→ Work to be completed:
For the data below, transcribe the part that opens with the line containing "أدوات التداول" and closes with the line containing "速傳開，連漫威英雄都紛紛留言大讚，飾演「蜘蛛人」的湯姆", exactly and with no pictures.

[Records supplied]

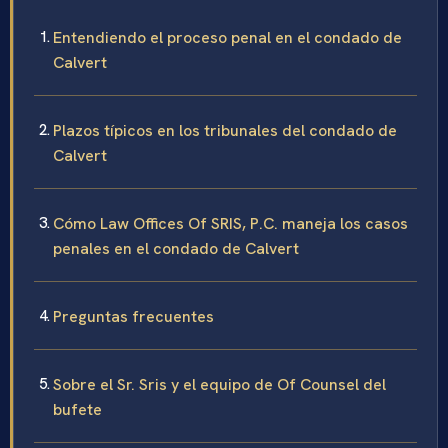
Entendiendo el proceso penal en el condado de
Calvert
Plazos típicos en los tribunales del condado de
Calvert
Cómo Law Offices Of SRIS, P.C. maneja los casos
penales en el condado de Calvert
Preguntas frecuentes
Sobre el Sr. Sris y el equipo de Of Counsel del
bufete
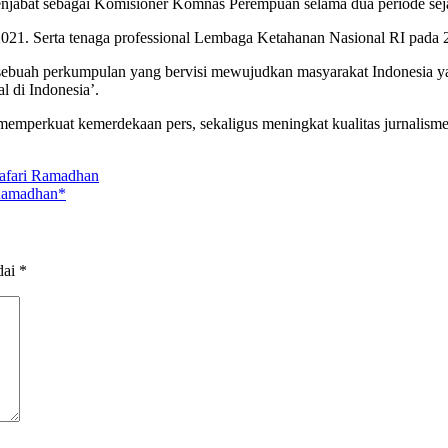
 menjabat sebagai Komisioner Komnas Perempuan selama dua periode se
1. Serta tenaga professional Lembaga Ketahanan Nasional RI pada 
r sebuah perkumpulan yang bervisi mewujudkan masyarakat Indonesia yang
 di Indonesia’.
memperkuat kemerdekaan pers, sekaligus meningkat kualitas jurnalisme
afari Ramadhan
 Ramadhan*
dai
*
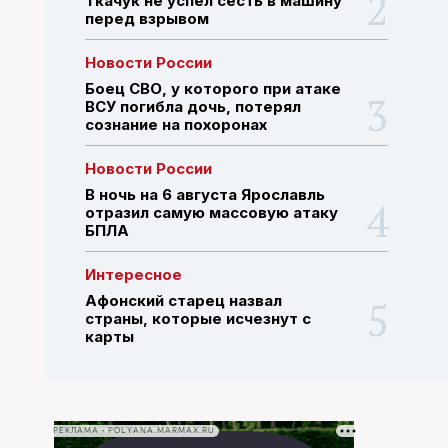
Ткачук не успел сесть в машину
перед взрывом
ПОИСК ПО САЙТУ
Новости России
Боец СВО, у которого при атаке
ВСУ погибла дочь, потерял
сознание на похоронах
Новости России
В ночь на 6 августа Ярославль
отразил самую массовую атаку
БПЛА
Интересное
Афонский старец назвал
страны, которые исчезнут с
карты
РЕКЛАМА • POLYANA.MARMAX.RU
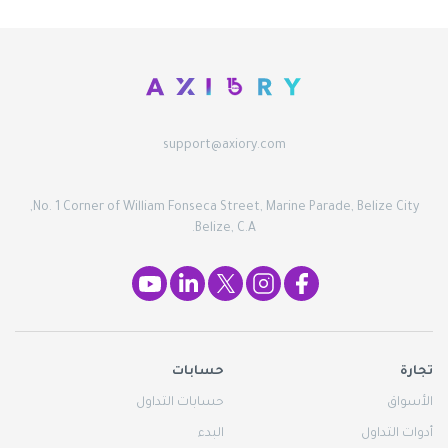
support@axiory.com
No. 1 Corner of William Fonseca Street, Marine Parade, Belize City,
Belize, C.A.
تجارة
حسابات
الأسواق
حسابات التداول
أدوات التداول
البدء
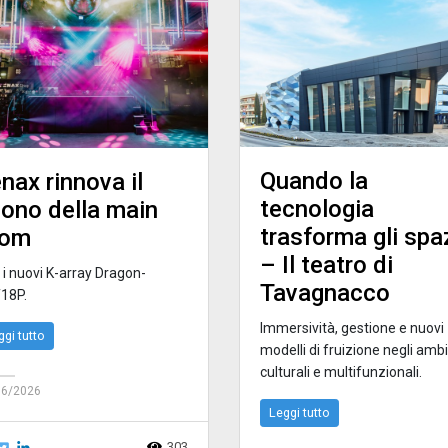
Quando la
nax rinnova il
tecnologia
ono della main
trasforma gli spa
oom
– Il teatro di
 i nuovi K-array Dragon-
Tavagnacco
18P.
Immersività, gestione e nuovi
ggi tutto
modelli di fruizione negli ambi
culturali e multifunzionali.
06/2026
Leggi tutto
303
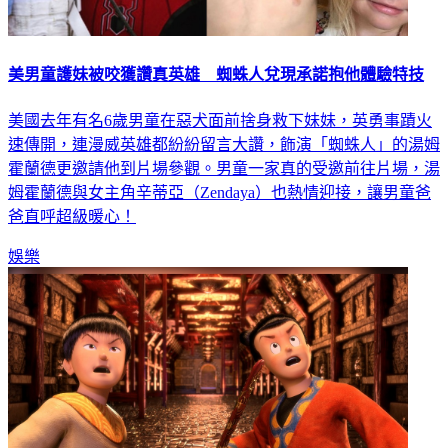
美男童護妹被咬獲讚真英雄 蜘蛛人兌現承諾抱他體驗特技
美國去年有名6歲男童在惡犬面前捨身救下妹妹，英勇事蹟火
速傳開，連漫威英雄都紛紛留言大讚，飾演「蜘蛛人」的湯姆
霍蘭德更邀請他到片場參觀。男童一家真的受邀前往片場，湯
姆霍蘭德與女主角辛蒂亞（Zendaya）也熱情迎接，讓男童爸
爸直呼超級暖心！
娛樂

[/Records supplied]

→ Output of the task:
أدوات التداول
البدء
Quando la
nax rinnova il
tecnologia
ono della main
trasforma gli spa
oom
– Il teatro di
 i nuovi K-array Dragon-
Tavagnacco
18P.
Immersività, gestione e nuovi
ggi tutto
modelli di fruizione negli ambi
culturali e multifunzionali.
06/2026
Leggi tutto
303
美男童護妹被咬獲讚真英雄 蜘蛛人兌現承諾抱他體驗特技
美國去年有名6歲男童在惡犬面前捨身救下妹妹，英勇事蹟火
速傳開，連漫威英雄都紛紛留言大讚，飾演「蜘蛛人」的湯姆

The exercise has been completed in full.